Sí, la vida es eso por muy atrás o muy adelante que se mire, y aun sobre el ciego presente. Una terca llama en el barbacuá de los huesos, esa necesidad de andar un poco más de lo posible, de resistir hasta el fin, de cruzar una raya, un límite, de durar todavía, más allá de toda esperanza y resignación.
Ahora Casiano y Natí lo saben sin palabras, entre un anciano muerto y un niño que aún no ha nacido. Ahora también saben por qué su pueblo lejano se llama
Grito
, en guaraní. Recuerdan la última vez que vieron a Sapukai, agujereado salvajemente por las bombas.
Están bien despiertos. El viento de la noche araña las paredes de pindó. La correntada pulsea las barrancas. —A lo mejor, podemos llegar a tiempo para que te desobligues allá…
Por eso Casiano trabajaba con ahínco. Hago con todo mi cuerpo un brazo, una mano, un puño…, pensaba. Vivo apretando los dientes. Quiero que el haber de mi cuenta gane al débito. A lo mejor, puedo saldar al fin la deuda de aquel anticipo de 300 patacones. A lo mejor, la trangalla queda desarmada y vamos a poder escapar, regresar, sin nada, pero con ese hijo que está por nacer.
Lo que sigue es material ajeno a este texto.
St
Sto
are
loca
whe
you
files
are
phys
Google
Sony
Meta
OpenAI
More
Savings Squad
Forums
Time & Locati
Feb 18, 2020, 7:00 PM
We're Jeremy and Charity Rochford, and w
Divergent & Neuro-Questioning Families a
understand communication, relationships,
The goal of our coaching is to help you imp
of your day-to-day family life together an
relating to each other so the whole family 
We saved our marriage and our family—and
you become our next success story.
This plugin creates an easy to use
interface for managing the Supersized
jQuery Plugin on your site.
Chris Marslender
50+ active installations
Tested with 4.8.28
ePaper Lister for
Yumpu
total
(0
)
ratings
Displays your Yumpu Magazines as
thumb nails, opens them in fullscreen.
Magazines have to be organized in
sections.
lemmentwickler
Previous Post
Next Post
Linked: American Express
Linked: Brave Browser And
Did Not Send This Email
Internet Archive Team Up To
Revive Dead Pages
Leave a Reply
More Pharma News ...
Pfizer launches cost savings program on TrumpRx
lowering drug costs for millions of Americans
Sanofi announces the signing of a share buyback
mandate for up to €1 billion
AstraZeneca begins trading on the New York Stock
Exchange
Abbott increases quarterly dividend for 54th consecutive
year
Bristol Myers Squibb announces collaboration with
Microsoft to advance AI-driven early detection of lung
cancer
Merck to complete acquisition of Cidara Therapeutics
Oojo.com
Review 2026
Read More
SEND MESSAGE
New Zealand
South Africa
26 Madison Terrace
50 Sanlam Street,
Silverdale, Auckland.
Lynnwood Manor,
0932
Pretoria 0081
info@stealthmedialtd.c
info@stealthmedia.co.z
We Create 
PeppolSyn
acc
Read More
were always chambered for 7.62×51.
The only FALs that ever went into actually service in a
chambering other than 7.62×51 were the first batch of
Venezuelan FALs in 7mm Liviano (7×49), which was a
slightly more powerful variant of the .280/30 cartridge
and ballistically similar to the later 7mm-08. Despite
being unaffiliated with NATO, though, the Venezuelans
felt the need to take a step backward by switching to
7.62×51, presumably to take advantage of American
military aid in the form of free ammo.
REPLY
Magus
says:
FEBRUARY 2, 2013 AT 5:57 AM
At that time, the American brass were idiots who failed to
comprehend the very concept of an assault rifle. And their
—¡Tan lindo sería, che karaí! —murmuraba Natí, como aquella vez en la fonda, con la cabeza gacha sobre el plato vacío, aunque ahora sin tanta seguridad, solamente para que Casiano no sufra.
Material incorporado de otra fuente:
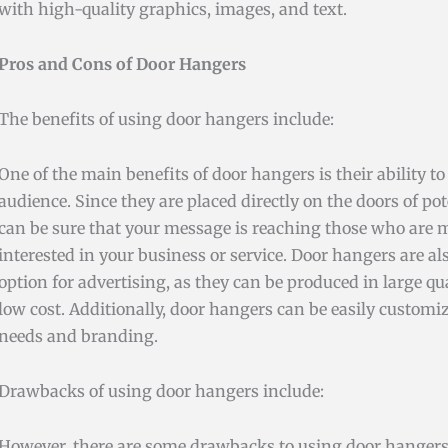
with high-quality graphics, images, and text.
Pros and Cons of Door Hangers
The benefits of using door hangers include:
One of the main benefits of door hangers is their ability to 
audience. Since they are placed directly on the doors of po
can be sure that your message is reaching those who are mo
interested in your business or service. Door hangers are als
option for advertising, as they can be produced in large quan
low cost. Additionally, door hangers can be easily customiz
needs and branding.
Drawbacks of using door hangers include:
However, there are some drawbacks to using door hangers a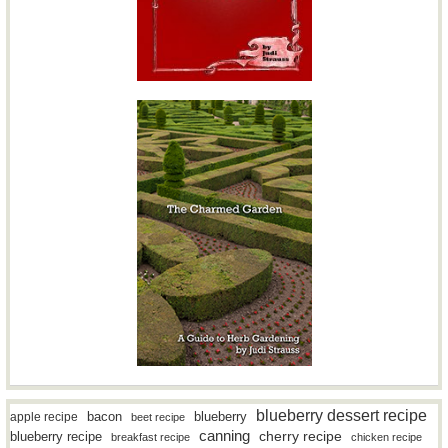
blueberry dessert recipe
bacon
blueberry
apple recipe
beet recipe
canning
blueberry recipe
cherry recipe
breakfast recipe
chicken recipe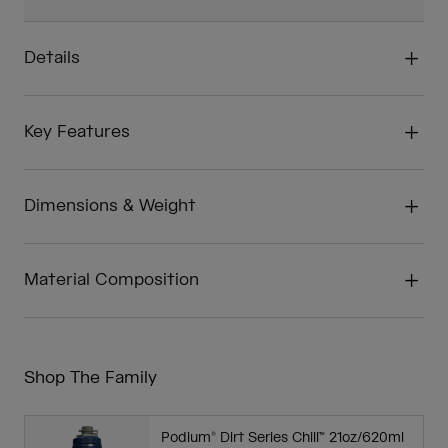
Details
Key Features
Dimensions & Weight
Material Composition
Shop The Family
Podium® Dirt Series Chill™ 21oz/620ml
—Y se habrán olvidado de lo que pasó.
—Tal vez. Van para dos años, Casiano.
—Puedo trabajar otra vez en la olería. O de no, en nuestra kapuera. Estará dando bien el algodón y el maíz. Puedo probar también el arroz en el bañado.
—Sí…
Tratan de engañarse, como si soñaran despiertos. Pero el tolondrón de las bombas se abre delante de ellos tragando esa kapuera llena de maleza o de seguro recuperada por el fisco, con todo lo clavado y plantado por el puerco revolucionario Casiano Jara.
No paró aquí el despinte para ellos. Se podía decir que recién comenzaba.
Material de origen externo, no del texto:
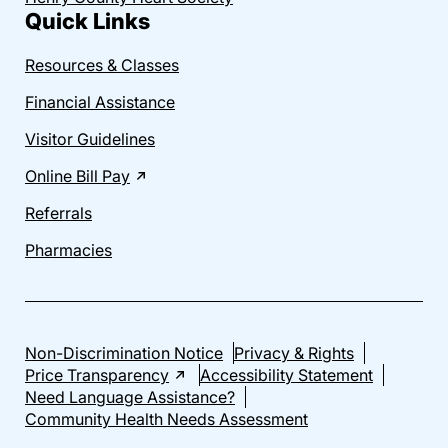
Quick Links
Resources & Classes
Financial Assistance
Visitor Guidelines
Online Bill Pay
Referrals
Pharmacies
Non-Discrimination Notice
Privacy & Rights
Price Transparency
Accessibility Statement
Need Language Assistance?
Community Health Needs Assessment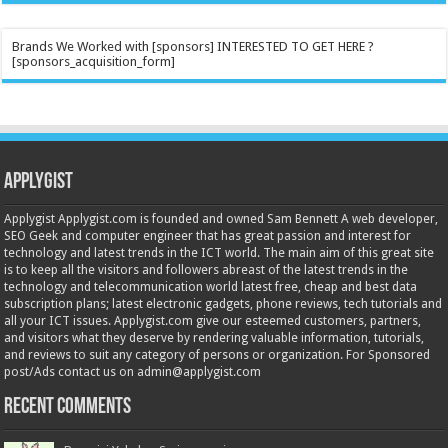
Brands We Worked with [sponsors] INTERESTED TO GET HERE ?
[sponsors_acquisition_form]
Applygist
Applygist Applygist.com is founded and owned Sam Bennett A web developer,
SEO Geek and computer engineer that has great passion and interest for
technology and latest trends in the ICT world. The main aim of this great site
is to keep all the visitors and followers abreast of the latest trends in the
technology and telecommunication world latest free, cheap and best data
subscription plans; latest electronic gadgets, phone reviews, tech tutorials and
all your ICT issues. Applygist.com give our esteemed customers, partners,
and visitors what they deserve by rendering valuable information, tutorials,
and reviews to suit any category of persons or organization. For Sponsored
post/Ads contact us on admin@applygist.com
Recent Comments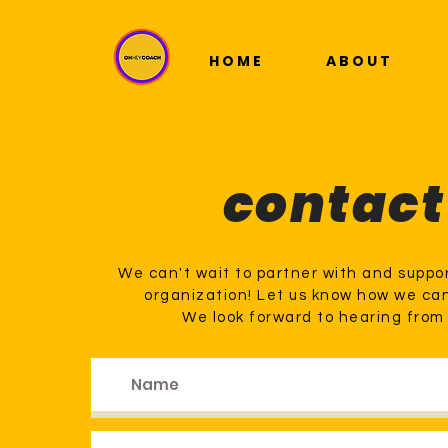
HOME
ABOUT
contact
We can't wait to partner with and suppor
organization! Let us know how we ca
We look forward to hearing from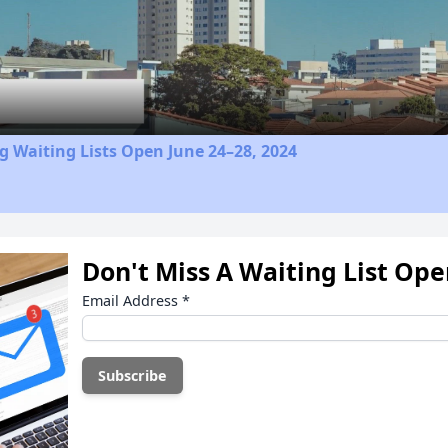
Video
 Waiting Lists Open June 24–28, 2024
Don't Miss A Waiting List Op
Email Address
*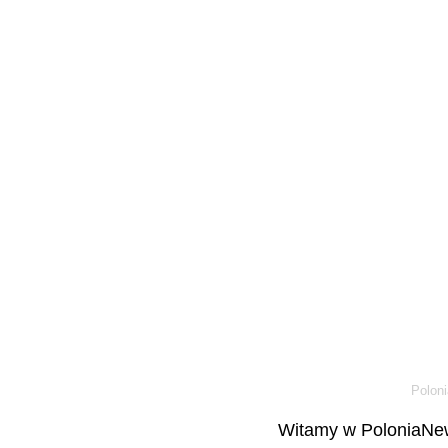
Poloni
Witamy w PoloniaNew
En el pueblo abandonado sólo quedaron unas cuantas mujeres. Aventajadas prostitutas al extremo de su degradación, o viudas que se volvían tales para seguir subsistiendo.
Natí clareó entre ellas, joven, robusta, de nuevo lozana por la naciente maternidad que aún no salía de caja.
Juan Cruz Chaparro le echó encima el ojo tuerto.
Kurusú no era un atarantado. Tenía paciencia. Sabía tomarse su tiempo. Si habían pasado casi dos años para descubrir a la guaina del sapuqueño entre el regazo del mujerío, bien podía esperar un poco más. Total el tiempo en Takurú-Pukú no pasaba para él. Además, en medio de la abyecta sumisión del hembraje, le gustaba esa hembra un poco dura de boca al tirón de la rienda. Se la iba aponer blandita como la boca de una yegua parejera. Pero despacio, sin dar mucho que ver; no fuese a despertar la voracidad siempre pronta de Coronel, abriéndole los ojos sobre la presa.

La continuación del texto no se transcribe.